No wonder that politicians have lost their shine, and are now considered corrupt, or useless, or both. In the current economic order, Emmanuel Macron acted rationally by lowering the tax on the rich people to attract investments. But he totally ignored that for those French who have difficulty in reaching the end of the month, this was proof that they were being totally ignored. And sociologists agree that the real ‘Spring’ of the yellow jackets was their search for dignity.
Ironically, British parties, and especially the Conservative and Labour parties, should be thankful to the debate on Brexit. It is clear that the United Kingdom is committing suicide, in economic and strategic terms. With a ‘hard’ Brexit, without any agreement with the European Union, it could lose at least seven percent of its GDP.
But the divide which makes Brexit win with all towns, the City, the economic and financial sector, academics, intellectuals and all institutions has confirmed the fear of those of the interior. Belonging to the European Union was profitable for the elites, and not for them. Scotland voted against, because it has now a different agenda from England. And this divide is not going to change with a new referendum.
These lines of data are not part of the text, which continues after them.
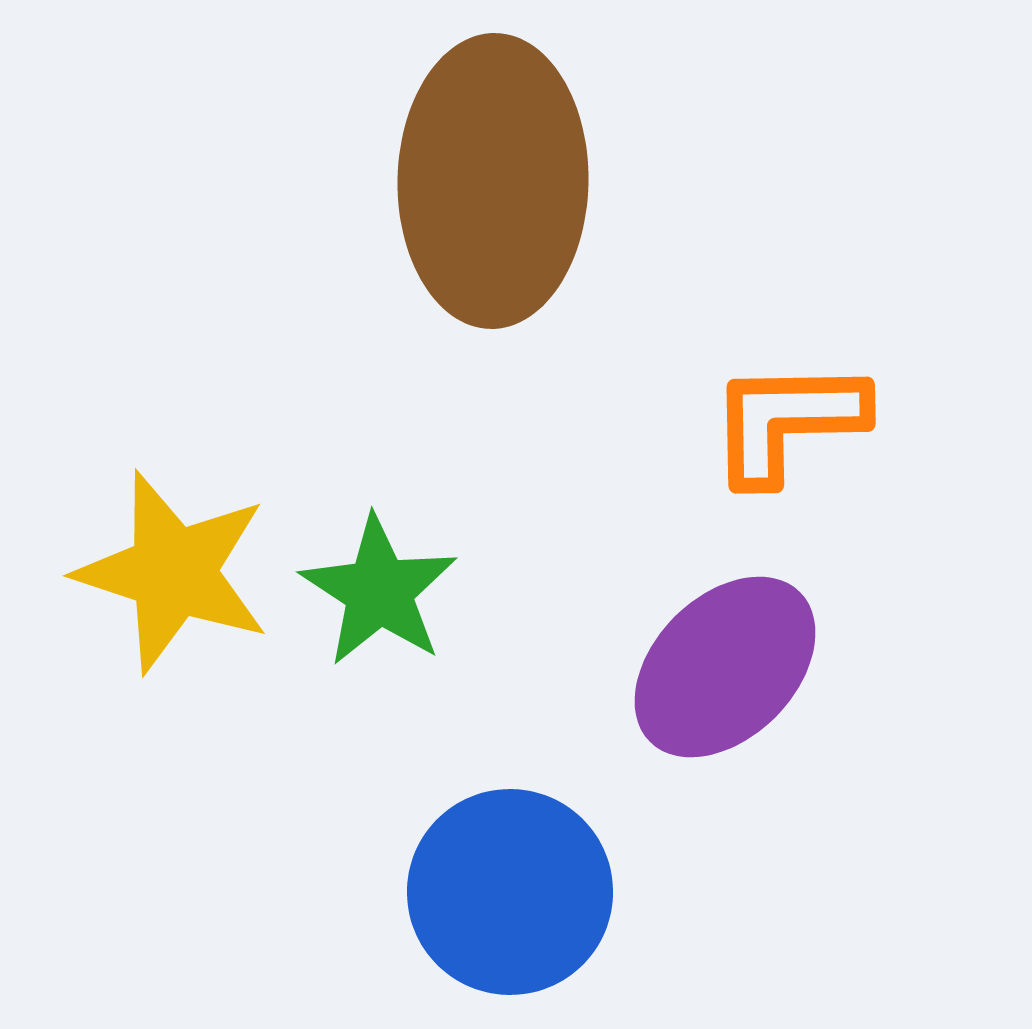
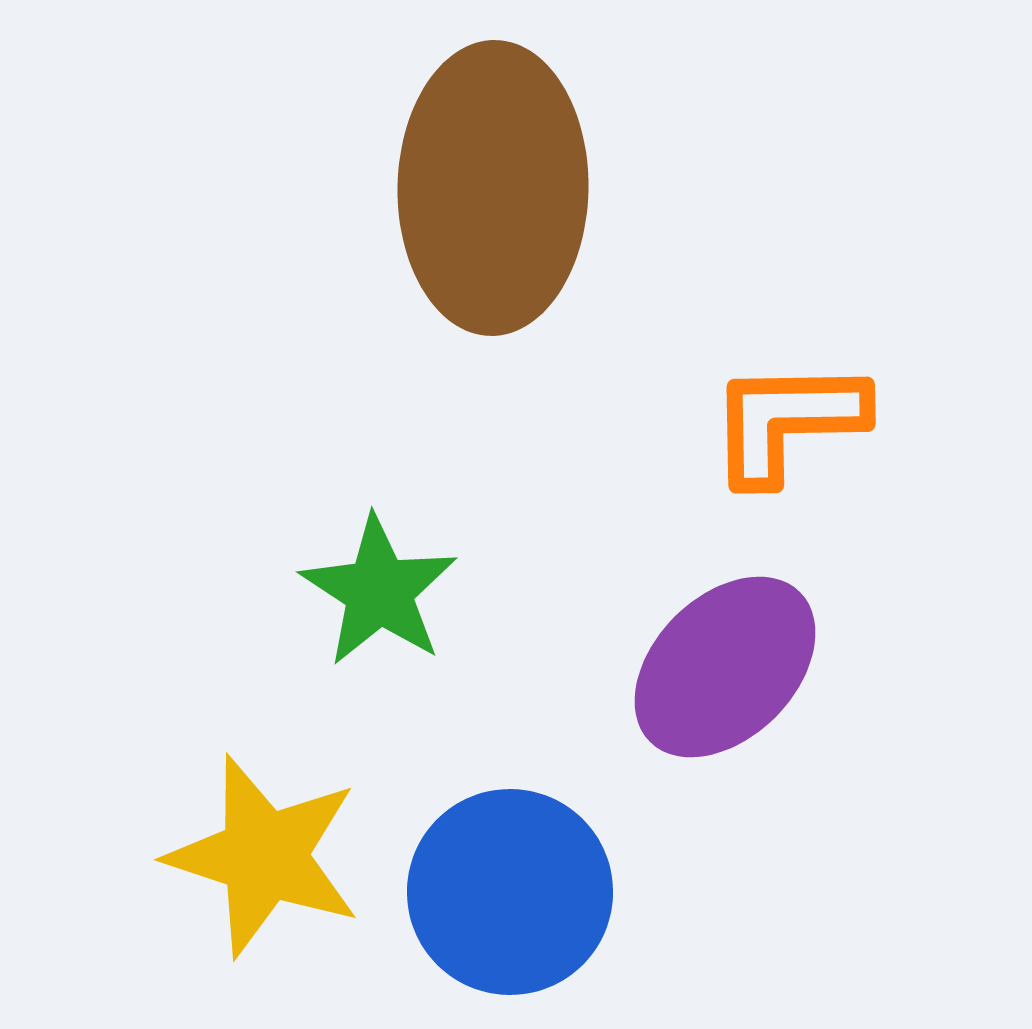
brown ellipse: moved 7 px down
yellow star: moved 91 px right, 284 px down
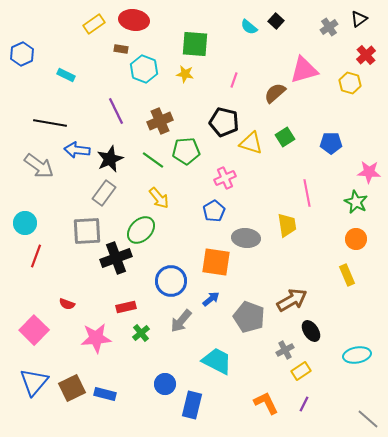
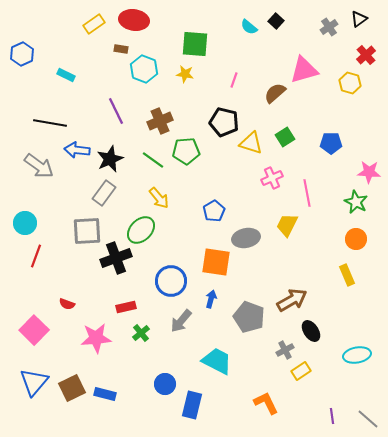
pink cross at (225, 178): moved 47 px right
yellow trapezoid at (287, 225): rotated 145 degrees counterclockwise
gray ellipse at (246, 238): rotated 16 degrees counterclockwise
blue arrow at (211, 299): rotated 36 degrees counterclockwise
purple line at (304, 404): moved 28 px right, 12 px down; rotated 35 degrees counterclockwise
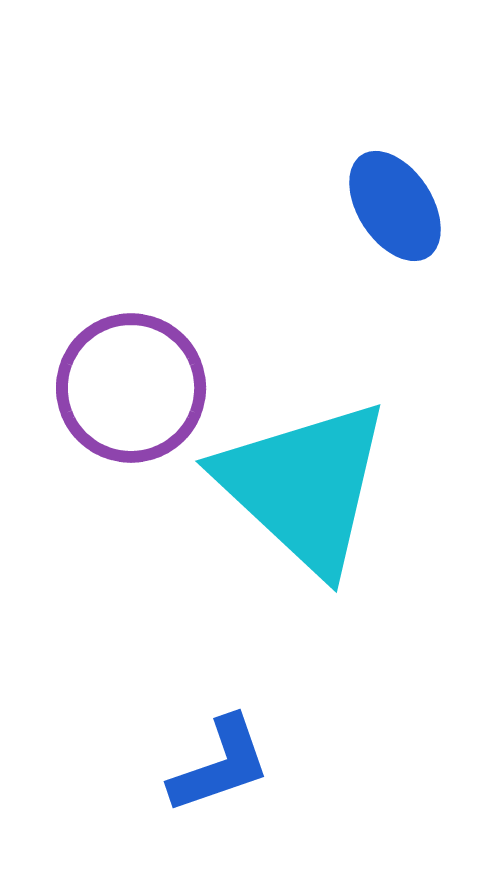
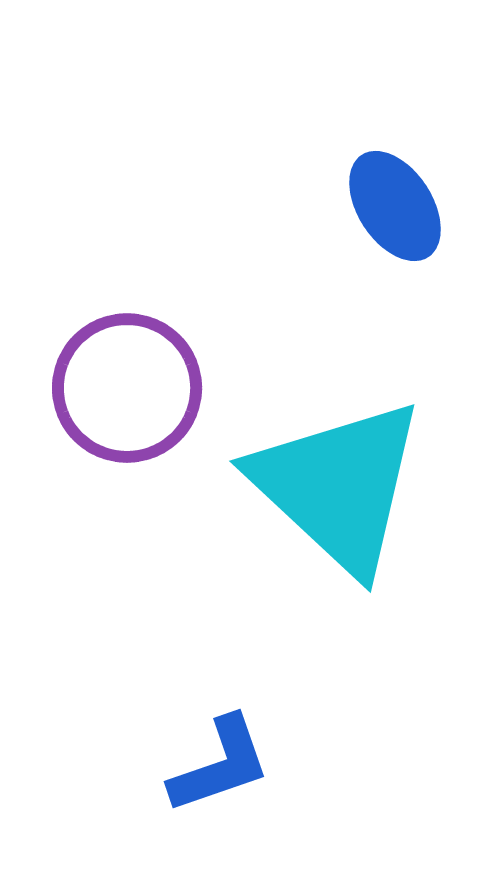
purple circle: moved 4 px left
cyan triangle: moved 34 px right
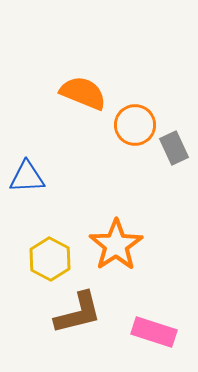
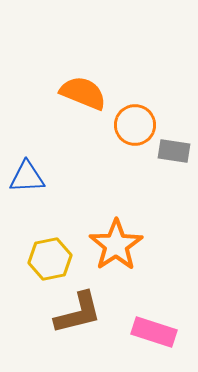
gray rectangle: moved 3 px down; rotated 56 degrees counterclockwise
yellow hexagon: rotated 21 degrees clockwise
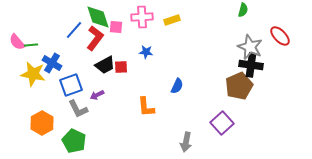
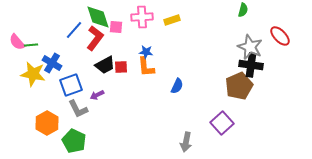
orange L-shape: moved 40 px up
orange hexagon: moved 5 px right
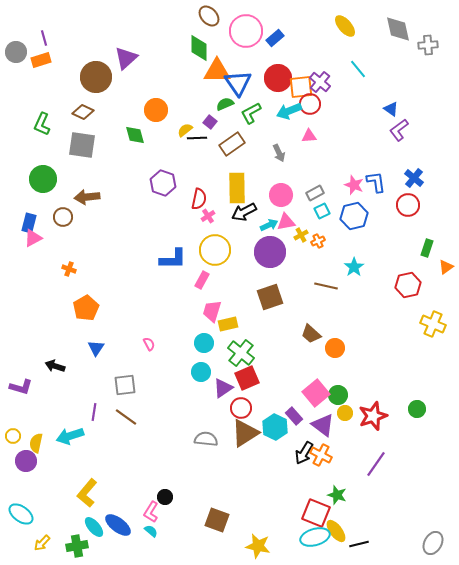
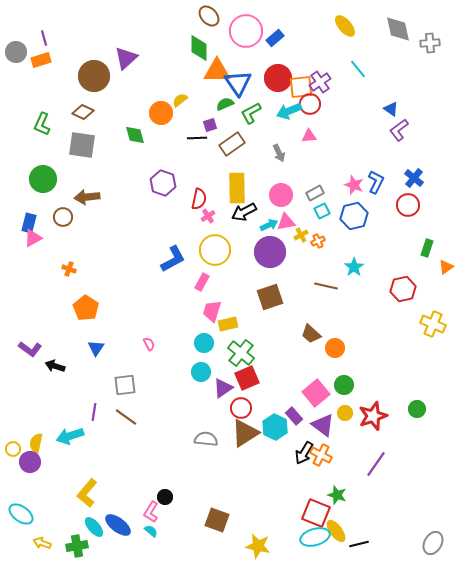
gray cross at (428, 45): moved 2 px right, 2 px up
brown circle at (96, 77): moved 2 px left, 1 px up
purple cross at (320, 82): rotated 15 degrees clockwise
orange circle at (156, 110): moved 5 px right, 3 px down
purple square at (210, 122): moved 3 px down; rotated 32 degrees clockwise
yellow semicircle at (185, 130): moved 5 px left, 30 px up
blue L-shape at (376, 182): rotated 35 degrees clockwise
blue L-shape at (173, 259): rotated 28 degrees counterclockwise
pink rectangle at (202, 280): moved 2 px down
red hexagon at (408, 285): moved 5 px left, 4 px down
orange pentagon at (86, 308): rotated 10 degrees counterclockwise
purple L-shape at (21, 387): moved 9 px right, 38 px up; rotated 20 degrees clockwise
green circle at (338, 395): moved 6 px right, 10 px up
yellow circle at (13, 436): moved 13 px down
purple circle at (26, 461): moved 4 px right, 1 px down
yellow arrow at (42, 543): rotated 66 degrees clockwise
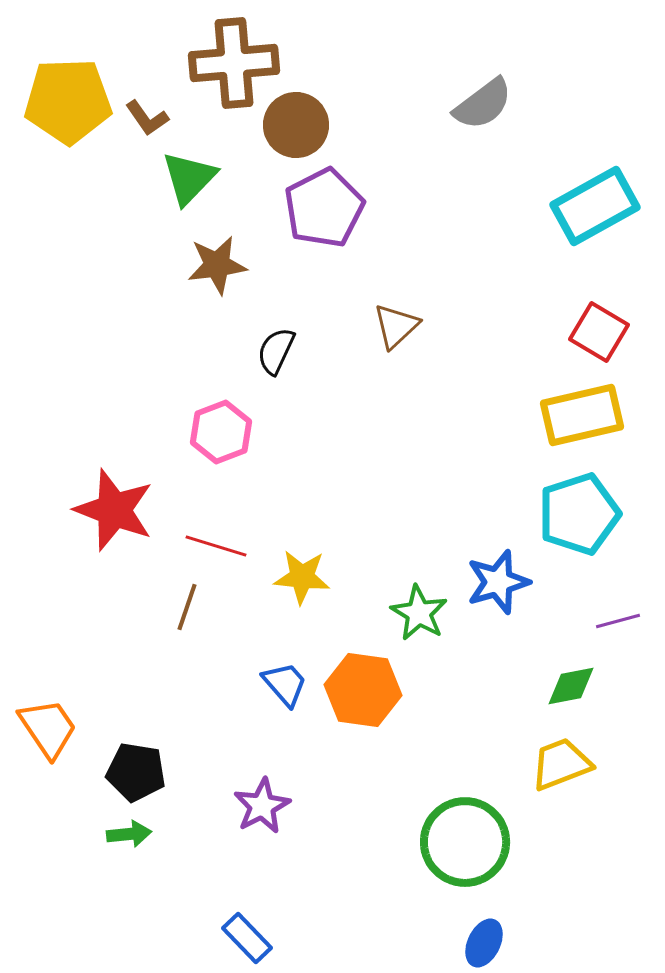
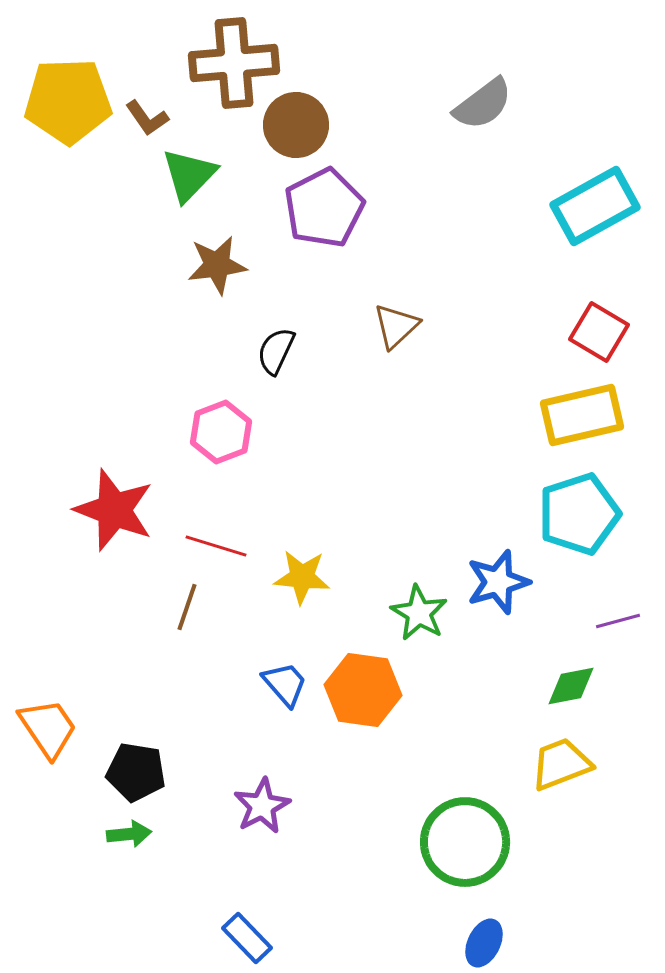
green triangle: moved 3 px up
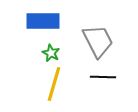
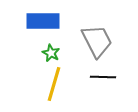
gray trapezoid: moved 1 px left
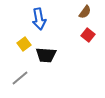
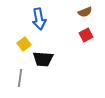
brown semicircle: rotated 32 degrees clockwise
red square: moved 2 px left; rotated 24 degrees clockwise
black trapezoid: moved 3 px left, 4 px down
gray line: rotated 42 degrees counterclockwise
So this divide – once in one way or another the United Kingdom solves its Brexit dilemma – will pass into normal politics, and will bring about a dramatic decline, like elsewhere, of the two main traditional parties. Unless, meanwhile, populist, xenophobe and nationalist parties take over government and show that they do not have the answer to the problems they have rightly identified. In that sense, the Italian experience could be of significant help … look how the government has performed with the European Union.
(Roberto Savio is founder of IPS Inter Press Service and President Emeritus).